The result is showing below:

Dhrystone Benchmark, Version 2.1 (Language: C)

Program compiled without 'register' attribute

Please give the number of runs through the benchmark:
Execution starts, 500 runs through Dhrystone
Execution ends

Final values of the variables used in the benchmark:

Int_Glob:            5
        should be:   5
Bool_Glob:           1
        should be:   1
Ch_1_Glob:           A
        should be:   A
Ch_2_Glob:           B
        should be:   B
Arr_1_Glob[8]:       7
        should be:   7
Arr_2_Glob[8][7]:    510
        should be:   Number_Of_Runs + 10
Ptr_Glob->
  Ptr_Comp:          -2147459732
        should be:   (implementation-dependent)
  Discr:             0
        should be:   0
  Enum_Comp:         2
        should be:   2
  Int_Comp:          17
        should be:   17
  Str_Comp:          DHRYSTONE PROGRAM, SOME STRING
        should be:   DHRYSTONE PROGRAM, SOME STRING
Next_Ptr_Glob->
  Ptr_Comp:          -2147459732
        should be:   (implementation-dependent), same as above
  Discr:             0
        should be:   0
  Enum_Comp:         1
        should be:   1
  Int_Comp:          18
        should be:   18
  Str_Comp:          DHRYSTONE PROGRAM, SOME STRING
        should be:   DHRYSTONE PROGRAM, SOME STRING
Int_1_Loc:           5
        should be:   5
Int_2_Loc:           13
        should be:   13
Int_3_Loc:           7
        should be:   7
Enum_Loc:            1
        should be:   1
Str_1_Loc:           DHRYSTONE PROGRAM, 1'ST STRING
        should be:   DHRYSTONE PROGRAM, 1'ST STRING
Str_2_Loc:           DHRYSTONE PROGRAM, 2'ND STRING
        should be:   DHRYSTONE PROGRAM, 2'ND STRING

Clock cycles=213512
                    DMIPS per Mhz:                              1.33

The bench result is 1.33DMIPS/Mhz.
This result is better than TCM but not make sense.
Do you have any idea to help me verify it?
Thanks.

from vexriscv.

Dolu1990 avatar Dolu1990 commented on June 20, 2024

Hi,

I looked at the code, and i think i found the reason why :

arbitration.haltItself setWhen(stages.dropWhile(_ != execute).tail.map(s => s.arbitration.isValid && s.input(HAS_SIDE_EFFECT)).orR)

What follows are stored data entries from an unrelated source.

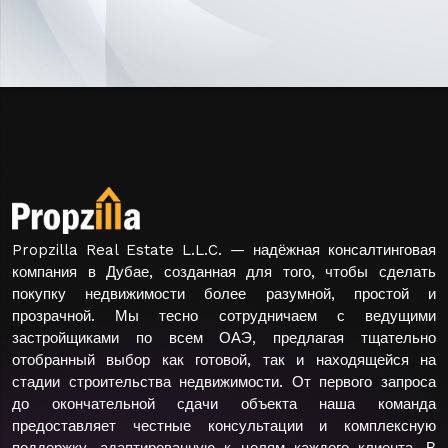
Propzilla Real Estate L.L.C. — надёжная консалтинговая
компания в Дубае, созданная для того, чтобы сделать
покупку недвижимости более разумной, простой и
прозрачной. Мы тесно сотрудничаем с ведущими
застройщиками по всем ОАЭ, предлагая тщательно
отобранный выбор как готовой, так и находящейся на
стадии строительства недвижимости. От первого запроса
до окончательной сдачи объекта наша команда
предоставляет честные консультации и комплексную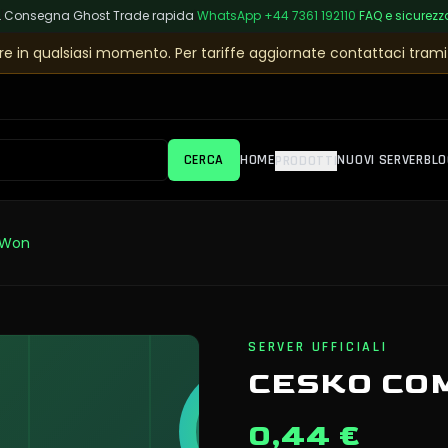
L
|
Consegna Ghost Trade rapida
|
WhatsApp
+44 7361 192110
|
FAQ e sicurezz
e in qualsiasi momento. Per tariffe aggiornate contattaci tramit
CERCA
HOME
NUOVI SERVER
BLO
PRODOTTI
 Won
SERVER UFFICIALI
CESKO COM
0,44 €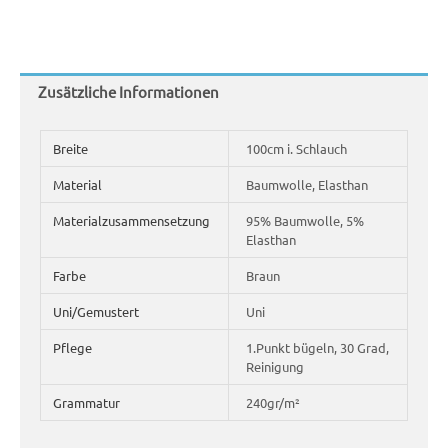
Zusätzliche Informationen
Breite
100cm i. Schlauch
Material
Baumwolle, Elasthan
Materialzusammensetzung
95% Baumwolle, 5%
Elasthan
Farbe
Braun
Uni/Gemustert
Uni
Pflege
1.Punkt bügeln, 30 Grad,
Reinigung
Grammatur
240gr/m²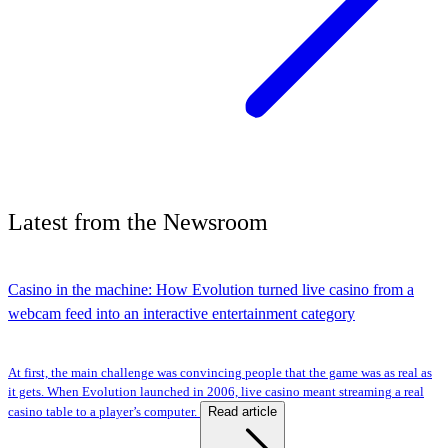
Latest
from the
Newsroom
Casino in the machine: How Evolution turned live casino from a
webcam feed into an interactive entertainment category
At first, the main challenge was convincing people that the game was as real as
it gets. When Evolution launched in 2006, live casino meant streaming a real
Read article
casino table to a player’s computer.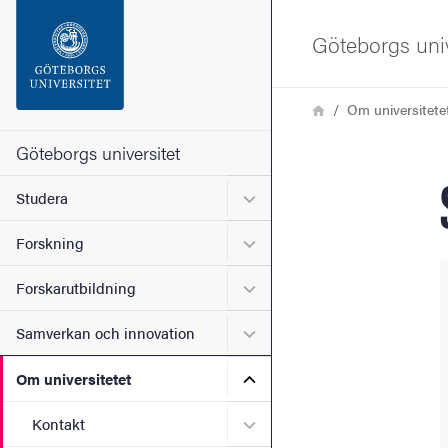
Sökfunktionen
Göteborgs univ
Sidfoten
Länkstig
Hem
Om universitete
Kontakta universitetet
Göteborgs universitet
Undermeny för Studera
Studera
Om webbplatsen
Undermeny för Forskning
Forskning
Undermeny för Forskarutbi
Forskarutbildning
Undermeny för Samverkan 
Samverkan och innovation
Undermeny för Om universi
Om universitetet
Undermeny för Kontakt
Kontakt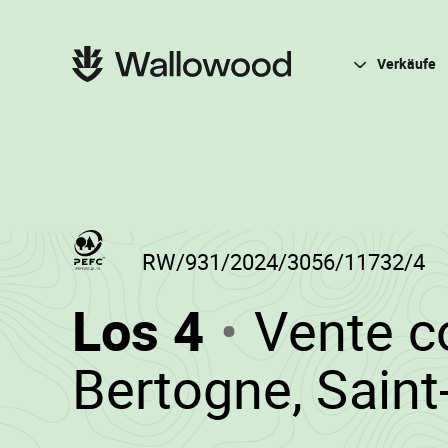
Zum
Zur
Seiteninhalt
Hauptnavigation
springen
springen
Hauptnavigation
Verkäufe
RW/931/2024/3056/11732/4
(RW/931/
Los 4
Vente c
-
Bertogne, Saint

Basicaly, the data cache has the advantage that the write are delayed until writeback stage, while the thigly coupled dbus has the penality that write are scheduled early (execute stage) and should ensure that there is no risk of them being unscheduled by a branch or an exception or anything else.

So thigly coupled dbus will sometime have to wait for the pipeline to empty itself (when doing store)

from vexriscv.

piondeno avatar piondeno commented on June 20, 2024

Hi,

Thanks for the reply.
I got it.

from vexriscv.

piondeno avatar piondeno commented on June 20, 2024

Hi, @Dolu1990

May I ask one more question?

First, change the configuration for DivPlugin,

        //new DivPlugin,
        new MulDivIterativePlugin(genMul = false, genDiv = true, mulUnrollFactor = 1, divUnrollFactor = 2, dhrystoneOpt=true),

The bench will be improved like following
1.33DMIPS(8KB Cache IBUS, 8KB Cache DBUS) ->
1.38DMIPS(8KB Cache IBUS, 8KB Cache DBUS, divUnrollFactor = 2)->
1.44DMIPS(8KB Cache IBUS, 8KB Cache DBUS, divUnrollFactor = 2, dhrystoneOpt=true)
When setting dhrystoneOpt=true, is it really helpful to improve in real operation?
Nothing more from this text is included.